Kishitani se mêla à la conversation.

— Moi, j’ai l’impression que nous n’allons pas dans la bonne direction.

— Ah bon ! s’exclama Yukawa en le regardant. Vous ne voyez pas les choses comme lui ?

— Ce serait exagéré de le dire mais…

— Tu parles trop ! lui lança Kusanagi en fronçant les sourcils.

— Désolé.

— Ce n’est pas la peine de s’excuser. Exécuter les ordres tout en conservant un œil critique est une bonne attitude. Elle est indispensable pour faire progresser les réformes, remarqua Yukawa.

— Il n’est pas content de la direction de l’enquête pour d’autres raisons, se résolut à expliquer Kusanagi. Il a envie de protéger les gens auxquels nous nous intéressons, c’est tout.

— Ce n’est pas vrai, répliqua son collègue d’un ton hésitant.

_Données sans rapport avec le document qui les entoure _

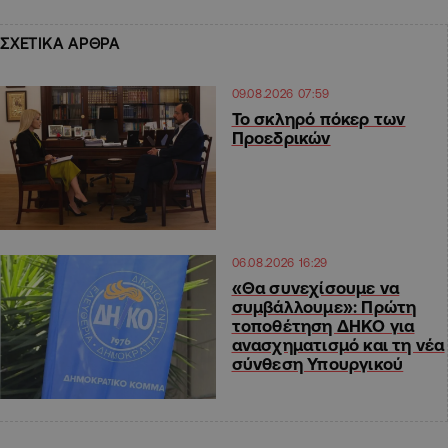
ΣΧΕΤΙΚΑ ΑΡΘΡΑ
09.08.2026 07:59
Το σκληρό πόκερ των
Προεδρικών
06.08.2026 16:29
«Θα συνεχίσουμε να
συμβάλλουμε»: Πρώτη
τοποθέτηση ΔΗΚΟ για
ανασχηματισμό και τη νέα
σύνθεση Υπουργικού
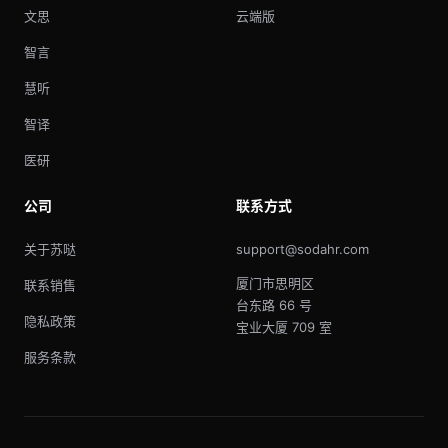
文思
云端版
智言
慧听
智译
医研
公司
联系方式
关于苏哒
support@sodahr.com
厦门市思明区
联系销售
台东路 66 号
隐私政策
宝业大厦 709 室
服务条款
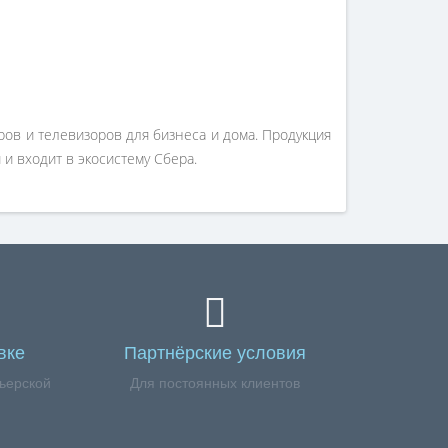
ов и телевизоров для бизнеса и дома. Продукция
и входит в экосистему Сбера.
вке
Партнёрские условия
ьерской
Для постоянных клиентов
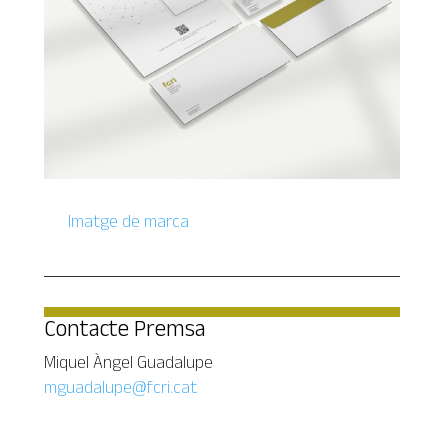
Imatge de marca
Contacte Premsa
Miquel Àngel Guadalupe
mguadalupe@fcri.cat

— Tu ne me feras pas changer d’avis. Tu as de la sympathie pour cette mère qui élève seule sa fille. Pour être franc, je n’ai pas envie de les soupçonner non plus.

— L’affaire semble compliquée, remarqua Yukawa qui regarda les deux hommes avec un sourire railleur.

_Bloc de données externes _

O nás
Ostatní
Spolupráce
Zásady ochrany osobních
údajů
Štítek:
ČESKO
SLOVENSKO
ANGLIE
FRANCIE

— Pas spécialement. Le mort était divorcé et venait d’apprendre l’adresse de son ex-femme lorsqu’il a été tué. Nous devons donc vérifier qu’elle a un alibi.

— Je vois. Elle en a un ?

— Oui et non, fit Kusanagi en se grattant la tête.

— Tu es bien vague ! s’exclama Yukawa en se levant parce que de la vapeur sortait de la bouilloire. Je peux vous offrir un café ?

— Volontiers.

— Pas pour moi, merci. Son alibi pose problème.

— Je ne pense pas qu’elle mente.

— Ne parle pas sans preuve ! On n’a pas pu tout vérifier.

— Pourtant, tu as dit au chef que vérifier si quelqu’un était au cinéma ou dans un restaurant de nouilles est impossible, non ?

— J’ai dit que c’était difficile, pas impossible.

— Si je comprends bien, la femme que vous soupçonnez affirme qu’elle était au cinéma au moment du crime, dit Yukawa en revenant avec deux tasses de café.

Il en donna une à Kishitani qui le remercia en écarquillant les yeux. La tasse devait être très sale. Kusanagi se retint de rire.

— Prouver que quelqu’un a été au cinéma doit être compliqué, conclut Yukawa en se rasseyant.

— Après le cinéma, elles sont allées dans un karaoké. Leur présence a été confirmée par plusieurs employés, insista Kishitani.

— Il n’en demeure pas moins que rien n’est sûr pour le cinéma. Elles auraient pu aller au karaoké après avoir commis le crime.

— Yasuko Hanaoka et sa fille sont allées au cinéma vers dix-neuf heures. Ce n’est pas une bonne heure pour commettre un crime, même dans un endroit peu fréquenté. D’autant plus que la victime a été déshabillée après avoir été tuée.

— Je suis d’accord avec toi mais on ne peut rien affirmer tant qu’on n’a pas éliminé toutes les possibilités, répondit Kusanagi en pensant que Mamiya ne se laisserait pas convaincre si ce n’était pas le cas.

— Je ne peux pas tout suivre, mais si je comprends bien, vous connaissez l’heure du crime.

— Le médecin légiste estime qu’il a eu lieu après dix-huit heures le 10.

— Tu n’as pas besoin de raconter tout ça à quelqu’un d’extérieur à l’enquête, le réprimanda Kusanagi.

— Mais ton ami le professeur t’a souvent apporté son aide, n’est-ce pas ?

— Lorsqu’il y a des éléments irrationnels. Cela ne sert à rien de consulter quelqu’un qui n’est pas du métier pour cette affaire.

— Je ne suis certainement pas du métier. Mais je ne voudrais pas non plus que vous oubliiez que je vous fournis un endroit où discuter, glissa Yukawa en savourant son café instantané.

— Message reçu. Bon, on ne va pas te déranger plus longtemps, dit Kusanagi en se levant.

— Que dit cette dame ? Elle n’a rien qui prouve qu’elle et sa fille sont allées au cinéma ? demanda Yukawa sans poser sa tasse.

— Elle se souvient du film. Mais cela ne nous dit pas quand elle l’a vu.

— Elle n’a pas gardé les contremarques des tickets ?

Kusanagi ne put s’empêcher de dévisager Yukawa.

— Si.

— Hum. Et ils étaient où, ces tickets ?

Un éclair illumina ses lunettes et Kusanagi rit malgré lui.

— Je vois où tu veux en venir. Personne ne garde une contremarque de cinéma comme si sa vie en dépendait. J’aurais trouvé cela bizarre si Yasuko Hanaoka les avait prises sur une étagère.